So far i am a happy guy. I am no Steve Meade or any of the other 4 18" setups I have seen vids of. But when I get my 2nd alt in, I'll be doing much better. Even the IB3s could get loud as hell for short periods but voltage drop was nasty. These get louder with less excursion having sealed the mounts. These get louder continuous since they can handle the power and theyre more efficient.

I know, I know, you were right, i was wrong. Now Fi doesnt even want to talk to me.. what do you do. I led the masses astray. Well i was a hater, I couldnt afford Qs or Maelstroms or DPs.


----------



## ryomanx (Feb 18, 2011)

you don't have to worry about me telling you were wrong. ALL I KNOW is there is man, running around with 4 18's in an Astro van, having a blasty. i approve.


----------



## kryptonitewhite (May 9, 2008)

ryomanx said:


> you don't have to worry about me telling you were wrong. ALL I KNOW is there is man, running around with 4 18's in an Astro van, having a blasty. i approve.


 thats got to be the coolest thing Ive been told  thanks ryomanx


----------



## memphiskane (Mar 9, 2011)

4 18's. I do believe I would that would make me sick everytime I got in. Would be happeneing with a smile on my face but still, wow!


----------



## ryomanx (Feb 18, 2011)

memphiskane said:


> 4 18's. I do believe I would that would make me sick everytime I got in. Would be happeneing with a smile on my face but still, wow!

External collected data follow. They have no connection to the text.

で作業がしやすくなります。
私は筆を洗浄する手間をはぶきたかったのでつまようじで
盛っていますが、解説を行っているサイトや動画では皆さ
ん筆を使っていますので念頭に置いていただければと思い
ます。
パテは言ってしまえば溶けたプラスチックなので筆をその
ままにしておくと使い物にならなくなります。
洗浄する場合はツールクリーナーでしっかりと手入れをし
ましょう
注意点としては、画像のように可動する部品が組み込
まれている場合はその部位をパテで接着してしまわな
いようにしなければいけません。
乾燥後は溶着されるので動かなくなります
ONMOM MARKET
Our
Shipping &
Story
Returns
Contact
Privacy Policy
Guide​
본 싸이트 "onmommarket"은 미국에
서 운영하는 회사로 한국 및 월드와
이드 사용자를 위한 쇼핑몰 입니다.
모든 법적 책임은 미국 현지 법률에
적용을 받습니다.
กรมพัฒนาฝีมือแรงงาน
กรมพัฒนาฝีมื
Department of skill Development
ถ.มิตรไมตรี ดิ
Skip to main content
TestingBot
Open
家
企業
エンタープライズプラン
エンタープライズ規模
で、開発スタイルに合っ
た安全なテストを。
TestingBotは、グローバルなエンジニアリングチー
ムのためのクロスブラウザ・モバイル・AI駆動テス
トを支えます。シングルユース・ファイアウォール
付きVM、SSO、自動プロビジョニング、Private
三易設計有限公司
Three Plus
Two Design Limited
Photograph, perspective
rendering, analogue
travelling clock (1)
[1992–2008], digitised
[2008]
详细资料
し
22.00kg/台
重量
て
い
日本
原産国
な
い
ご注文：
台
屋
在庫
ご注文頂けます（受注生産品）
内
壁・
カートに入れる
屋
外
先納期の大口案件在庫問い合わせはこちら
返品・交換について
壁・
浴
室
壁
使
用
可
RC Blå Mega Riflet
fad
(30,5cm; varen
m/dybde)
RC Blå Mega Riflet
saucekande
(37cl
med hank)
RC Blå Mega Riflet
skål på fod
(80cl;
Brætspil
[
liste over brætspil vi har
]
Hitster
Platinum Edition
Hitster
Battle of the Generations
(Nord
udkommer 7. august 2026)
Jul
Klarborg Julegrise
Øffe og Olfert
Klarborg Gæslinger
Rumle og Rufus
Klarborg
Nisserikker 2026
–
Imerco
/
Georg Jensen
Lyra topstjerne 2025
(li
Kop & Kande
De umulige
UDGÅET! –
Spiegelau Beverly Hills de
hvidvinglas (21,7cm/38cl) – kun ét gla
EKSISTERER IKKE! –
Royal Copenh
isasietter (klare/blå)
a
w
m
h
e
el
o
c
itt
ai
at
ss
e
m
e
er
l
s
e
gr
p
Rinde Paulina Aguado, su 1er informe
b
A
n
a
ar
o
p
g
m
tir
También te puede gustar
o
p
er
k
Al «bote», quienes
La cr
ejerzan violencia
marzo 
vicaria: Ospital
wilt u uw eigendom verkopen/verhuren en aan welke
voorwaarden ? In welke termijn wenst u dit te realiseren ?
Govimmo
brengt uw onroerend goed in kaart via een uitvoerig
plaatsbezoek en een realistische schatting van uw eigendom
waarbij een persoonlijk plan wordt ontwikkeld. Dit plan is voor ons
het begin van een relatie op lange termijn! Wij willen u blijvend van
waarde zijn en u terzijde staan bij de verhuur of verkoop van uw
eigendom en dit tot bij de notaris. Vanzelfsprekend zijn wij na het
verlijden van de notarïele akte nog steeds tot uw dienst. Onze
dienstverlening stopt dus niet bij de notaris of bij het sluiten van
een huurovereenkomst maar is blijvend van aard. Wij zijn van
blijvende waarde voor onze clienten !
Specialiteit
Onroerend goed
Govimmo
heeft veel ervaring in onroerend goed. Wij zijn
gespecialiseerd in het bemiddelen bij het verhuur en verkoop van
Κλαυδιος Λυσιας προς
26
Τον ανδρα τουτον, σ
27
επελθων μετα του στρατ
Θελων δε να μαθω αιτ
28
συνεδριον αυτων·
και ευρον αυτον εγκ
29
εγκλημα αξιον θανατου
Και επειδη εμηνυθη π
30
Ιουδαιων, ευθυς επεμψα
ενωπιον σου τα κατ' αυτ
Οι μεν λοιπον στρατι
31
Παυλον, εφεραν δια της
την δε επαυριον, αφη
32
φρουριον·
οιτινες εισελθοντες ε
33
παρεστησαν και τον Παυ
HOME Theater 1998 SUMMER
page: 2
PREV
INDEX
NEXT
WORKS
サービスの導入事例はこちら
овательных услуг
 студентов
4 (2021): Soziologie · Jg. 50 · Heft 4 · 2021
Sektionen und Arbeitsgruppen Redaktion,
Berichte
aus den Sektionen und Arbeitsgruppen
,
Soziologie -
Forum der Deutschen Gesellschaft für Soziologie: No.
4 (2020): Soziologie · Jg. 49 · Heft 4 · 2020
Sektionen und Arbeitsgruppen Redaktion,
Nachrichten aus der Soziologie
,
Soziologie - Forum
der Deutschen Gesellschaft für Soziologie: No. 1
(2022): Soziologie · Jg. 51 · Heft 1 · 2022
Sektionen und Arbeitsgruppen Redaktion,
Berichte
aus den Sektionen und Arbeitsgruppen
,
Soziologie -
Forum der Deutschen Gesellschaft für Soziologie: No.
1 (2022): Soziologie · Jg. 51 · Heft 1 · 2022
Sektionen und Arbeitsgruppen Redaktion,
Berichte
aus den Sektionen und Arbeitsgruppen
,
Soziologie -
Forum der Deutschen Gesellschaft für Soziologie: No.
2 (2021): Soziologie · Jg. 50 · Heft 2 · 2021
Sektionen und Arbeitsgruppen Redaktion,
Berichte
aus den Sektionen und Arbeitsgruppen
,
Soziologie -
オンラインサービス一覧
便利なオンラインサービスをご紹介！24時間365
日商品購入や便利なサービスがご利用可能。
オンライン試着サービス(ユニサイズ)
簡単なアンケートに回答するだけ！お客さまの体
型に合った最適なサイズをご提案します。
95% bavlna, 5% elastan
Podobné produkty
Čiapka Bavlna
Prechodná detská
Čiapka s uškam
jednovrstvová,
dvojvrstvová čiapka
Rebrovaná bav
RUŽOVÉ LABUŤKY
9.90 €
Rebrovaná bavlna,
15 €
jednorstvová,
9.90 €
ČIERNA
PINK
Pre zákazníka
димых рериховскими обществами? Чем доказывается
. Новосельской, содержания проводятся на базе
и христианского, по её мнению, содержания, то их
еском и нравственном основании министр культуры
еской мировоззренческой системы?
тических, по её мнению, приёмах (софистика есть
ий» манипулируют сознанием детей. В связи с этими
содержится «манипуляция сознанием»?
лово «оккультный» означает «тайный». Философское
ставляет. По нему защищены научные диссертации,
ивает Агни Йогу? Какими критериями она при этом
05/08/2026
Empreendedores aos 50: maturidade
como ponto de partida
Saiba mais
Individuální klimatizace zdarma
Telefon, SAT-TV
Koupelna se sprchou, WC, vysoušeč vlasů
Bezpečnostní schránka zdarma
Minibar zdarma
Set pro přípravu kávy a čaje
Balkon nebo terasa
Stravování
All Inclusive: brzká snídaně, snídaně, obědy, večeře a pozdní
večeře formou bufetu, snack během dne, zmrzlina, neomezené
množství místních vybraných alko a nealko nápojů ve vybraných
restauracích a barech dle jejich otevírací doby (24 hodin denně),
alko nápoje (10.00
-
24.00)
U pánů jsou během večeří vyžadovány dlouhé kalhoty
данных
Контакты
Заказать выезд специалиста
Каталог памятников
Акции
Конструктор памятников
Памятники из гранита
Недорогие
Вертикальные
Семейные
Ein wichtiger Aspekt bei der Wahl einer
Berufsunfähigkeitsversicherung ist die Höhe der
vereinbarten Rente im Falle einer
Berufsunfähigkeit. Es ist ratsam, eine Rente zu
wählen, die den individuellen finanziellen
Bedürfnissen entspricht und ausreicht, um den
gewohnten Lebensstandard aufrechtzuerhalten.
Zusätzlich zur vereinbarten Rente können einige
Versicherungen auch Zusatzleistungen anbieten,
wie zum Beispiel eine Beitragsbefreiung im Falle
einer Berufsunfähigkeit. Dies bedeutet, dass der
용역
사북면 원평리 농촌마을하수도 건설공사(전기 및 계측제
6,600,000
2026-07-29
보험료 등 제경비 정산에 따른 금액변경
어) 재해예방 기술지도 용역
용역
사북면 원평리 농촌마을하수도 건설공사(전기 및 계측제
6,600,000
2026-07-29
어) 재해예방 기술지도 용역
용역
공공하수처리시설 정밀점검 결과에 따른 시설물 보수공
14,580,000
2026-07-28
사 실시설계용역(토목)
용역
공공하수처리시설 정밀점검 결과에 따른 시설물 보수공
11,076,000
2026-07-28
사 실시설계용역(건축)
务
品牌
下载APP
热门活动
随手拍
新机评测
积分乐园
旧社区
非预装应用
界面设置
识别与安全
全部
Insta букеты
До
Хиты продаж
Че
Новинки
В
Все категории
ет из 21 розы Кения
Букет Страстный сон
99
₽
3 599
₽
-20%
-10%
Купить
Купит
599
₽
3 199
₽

man 4 18"s could regulate your heart man! I'm scared!


----------



## kryptonitewhite (May 9, 2008)

I like when it makes me sick to my gut


----------



## ryomanx (Feb 18, 2011)

when my adam's apple starts shaking i gotta go!


----------



## kryptonitewhite (May 9, 2008)

Funny I was just laughing to myself during my morning lap that the back of my throat was irritated from it


----------



## kryptonitewhite (May 9, 2008)

the fun never stops!


----------



## kryptonitewhite (May 9, 2008)




----------



## kryptonitewhite (May 9, 2008)

Apparently I was lying my ass off! When I first dropped these new bad boys in I brought the EQ back to 0 but left the crossover at 200Hz. Right away it was a problem, so I dropped them to 80Hz and that alowd me to raise the sub level and get LOOOOUUUD.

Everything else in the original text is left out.